Israel is set to make gambling machines and horse racing betting illegal in a clampdown on the gaming industry.

Justice Ministry Director General Emi Palmor and Finance Minister Moshe Kahlon announced the measures at a joint press conference following the release of a report delivered by the Commission on Gambling Regulations, a joint-tank led by the heads of the two ministries.

The ministries confirmed they would use all of the report’s recommendations, such a limit of the size of the legal gambling sector, a prohibition on operating games with an addictive nature, a tax raise on money earned via gambling and a number of other limitations.

Currently, the only authorities licensed to deliver gambling services are Mifal HaPayis that operates the Israeli national lottery and gambling machines, and the Sports Betting Council that manages betting on a variety of sports events, including horse racing.

The announcement is set to end any hopes of the country to allow casinos, despite the government publishing a study on the potential benefits earlier this year which showed that the revenue could rise to $511m per annum after several years of operation, however, it was also estimated that the country would need up to $2.2m in additional annual funding to deal with an estimated 30,000 new problem gamers.

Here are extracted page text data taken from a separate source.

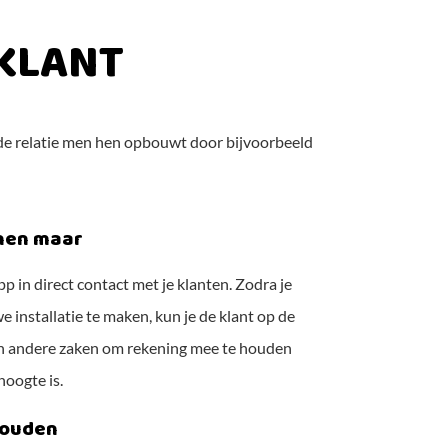
 KLANT
oede relatie men hen opbouwt door bijvoorbeeld
nnen maar
in direct contact met je klanten. Zodra je
 installatie te maken, kun je de klant op de
en andere zaken om rekening mee te houden
hoogte is.
houden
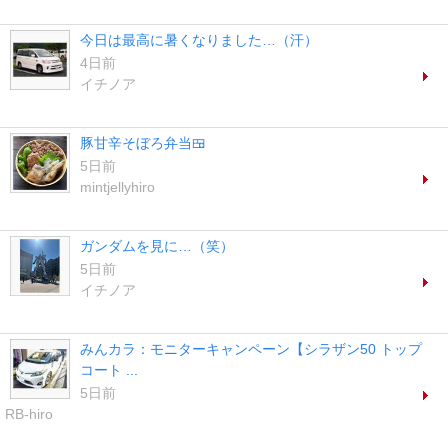
今日は最高に暑くなりました…（汗）
4日前
イチノア
豚甘辛そぼろ弁当🍱
5日前
mintjellyhiro
ガンダムを見に…（笑）
5日前
イチノア
みんカラ：モニターキャンペーン【シラザン50 トップ
コート ...
5日前
RB-hiro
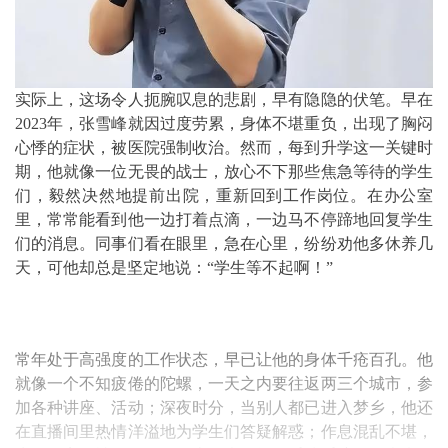
实际上，这场令人扼腕叹息的悲剧，早有隐隐的伏笔。早在
2023年，张雪峰就因过度劳累，身体不堪重负，出现了胸闷
心悸的症状，被医院强制收治。然而，每到升学这一关键时
期，他就像一位无畏的战士，放心不下那些焦急等待的学生
们，毅然决然地提前出院，重新回到工作岗位。在办公室
里，常常能看到他一边打着点滴，一边马不停蹄地回复学生
们的消息。同事们看在眼里，急在心里，纷纷劝他多休养几
天，可他却总是坚定地说：“学生等不起啊！”
常年处于高强度的工作状态，早已让他的身体千疮百孔。他
就像一个不知疲倦的陀螺，一天之内要往返两三个城市，参
加各种讲座、活动；深夜时分，当别人都已进入梦乡，他还
在直播间里热情洋溢地为学生们答疑解惑；作息混乱不堪，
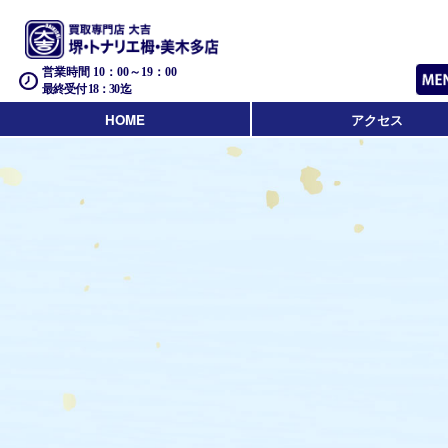
営業時間 10：00～19：00
最終受付 18：30迄
HOME
アクセス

Kahlon said: “Israel’s weakest and poorest are being sold illusions and false hopes every day. As of next year, there will not be a single gambling machine or any horse racing in Israel.

“It is no coincidence that these gambling machines are found mostly in poor neighbourhoods. It is also not a coincidence that we see a sharp rise in lottery revenue the day after welfare checks are sent out every month.

“Unregulated gambling exclusively and deliberately targets and hurts the country’s weakest communities so as long as I am finance minister, there will be no casinos in Israel.”